I think we may be seeing the “normalization” of the Rehnquist Court’s Commerce Clause jurisprudence. Any principle is at least somewhat unstable until the Court decides a case establishing an outer limit. For some time, it was unclear how far the Court’s pro-states majority intended to take its “Federalist revival,” and the dissenters refused to even engage the jurisprudence. That pattern changed recently on the 11th amendment side with Hibbs and Lane, which both established some limits and involved a different voting pattern than the previous 5-4 split. The same thing may be happening in Raich: The Court has made clear it doesn’t intend to roll back federal power in any revolutionary way, and in the process Lopez and Morrison look less like wild cards and more like ordinary doctrine, as Orin Kerr suggests.

I’m surprised by Mark Tushnet’s suggestion that Raich supports the widespread view that, in Commerce Clause cases, the Justices vote to uphold statutes they like and strike down statutes they don’t like. I thought both Stevens and O’Connor made it pretty clear that they were voting against their policy preferences, and I take it the same holds true for several others as well. I have similar doubts about Prof. Kerr’s “symbolic federalism” point: The dissenters here plainly think this is an important statute, in part because it (unlike the laws in Lopez and Morrison) involves an effort to stifle the states acting as laboratories. And yet they are willing to strike it down. On the other hand, I do think that both Tushnet and Kerr may have accurately described Justice Kennedy’s views, and to the extent that he holds the balance in these cases they may be right about the views of “the Court.” But most of the justices seem to be taking more principled stands.

The most disappointing thing is the refusal by the majority or by Justice Scalia to acknowledge the difference that the presence or absence of state regulation makes. Ann Althouse asks whether a decision by CA to legalize recreational use should make it unconstitutional for Congress to regulate.
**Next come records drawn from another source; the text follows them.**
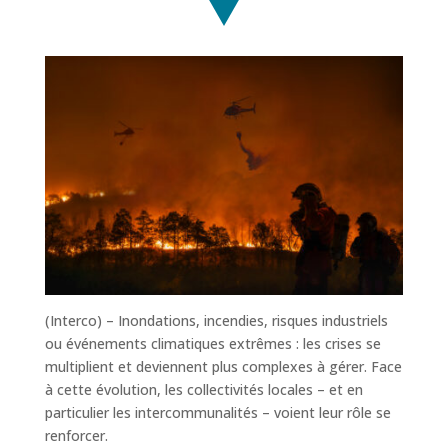
(Interco) – Inondations, incendies, risques industriels
ou événements climatiques extrêmes : les crises se
multiplient et deviennent plus complexes à gérer. Face
à cette évolution, les collectivités locales – et en
particulier les intercommunalités – voient leur rôle se
renforcer.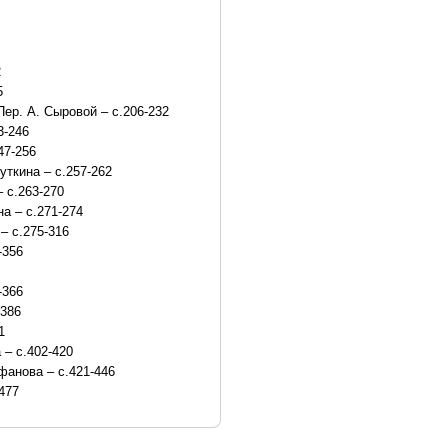
2
5
ер. А. Сыровой – с.206-232
3-246
47-256
уткина – с.257-262
 с.263-270
а – с.271-274
– с.275-316
-356
-366
-386
1
 – с.402-420
фанова – с.421-446
477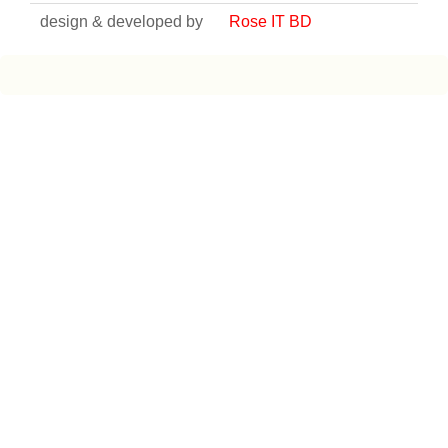
design & developed by
Rose IT BD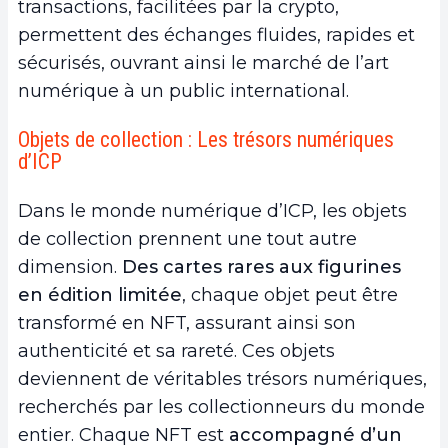
transactions, facilitées par la crypto,
permettent des échanges fluides, rapides et
sécurisés, ouvrant ainsi le marché de l’art
numérique à un public international.
Objets de collection : Les trésors numériques
d’ICP
Dans le monde numérique d’ICP, les objets
de collection prennent une tout autre
dimension.
Des cartes rares aux figurines
en édition limitée
, chaque objet peut être
transformé en NFT, assurant ainsi son
authenticité et sa rareté. Ces objets
deviennent de véritables trésors numériques,
recherchés par les collectionneurs du monde
entier. Chaque NFT est
accompagné d’un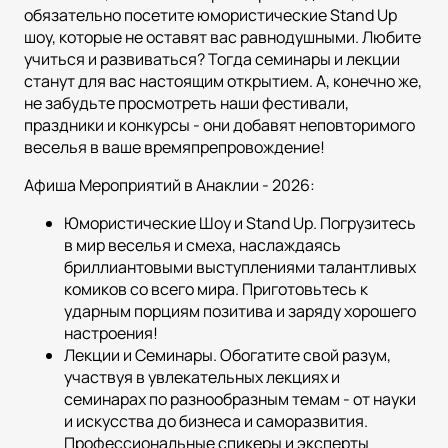
обязательно посетите юмористические Stand Up
шоу, которые не оставят вас равнодушными. Любите
учиться и развиваться? Тогда семинары и лекции
станут для вас настоящим открытием. А, конечно же,
не забудьте просмотреть наши фестивали,
праздники и конкурсы - они добавят неповторимого
веселья в ваше времяпрепровождение!
Афиша Мероприятий в Анаклии - 2026:
Юмористические Шоу и Stand Up. Погрузитесь
в мир веселья и смеха, наслаждаясь
бриллиантовыми выступлениями талантливых
комиков со всего мира. Приготовьтесь к
ударным порциям позитива и заряду хорошего
настроения!
Лекции и Семинары. Обогатите свой разум,
участвуя в увлекательных лекциях и
семинарах по разнообразным темам - от науки
и искусства до бизнеса и саморазвития.
Профессиональные спикеры и эксперты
But I think the relevance of state regulation is more nuanced than that. In Raich, state law itself defined a separate class of activity that excluded both commercial and intrastate transactions. And the substance of state regulation, such as the use of ID cards to readily identify who was and was not legal under the state scheme, undermined the practical arguments that state exceptions would undermine the federal scheme. Neither can be said about Ann’s hypothetical. Where the U.S.’s arguments under the Necessary and Proper clause depend on practicalities – as the majority and the SG conceded in Raich — then the impact of state regulation as a fact on the ground shouldn’t be ignored.

Where we go from here will turn on at least two variables: First, how willing will the Court be to count an isolated provision as part of a comprehensive federal scheme? Lopez – which did not count § 922(q) as part of the same “scheme” as § 922(b) of the same statute – makes it difficult to be completely deferential to Congress on this score. Second, is the Court willing to review judgments of “necessity” under the Necessary and Proper Clause. The majority opinion in Raich is rigorous enough on that score to belie any suggestion that the test is a rubber stamp, and I doubt either Kennedy or Scalia will be willing to treat it as such.

The sky could still fall on the States, of course. But when my colleagues and I filed the “Con Law Scholars” amicus brief in Raich, we were worried about an even worse result than this one.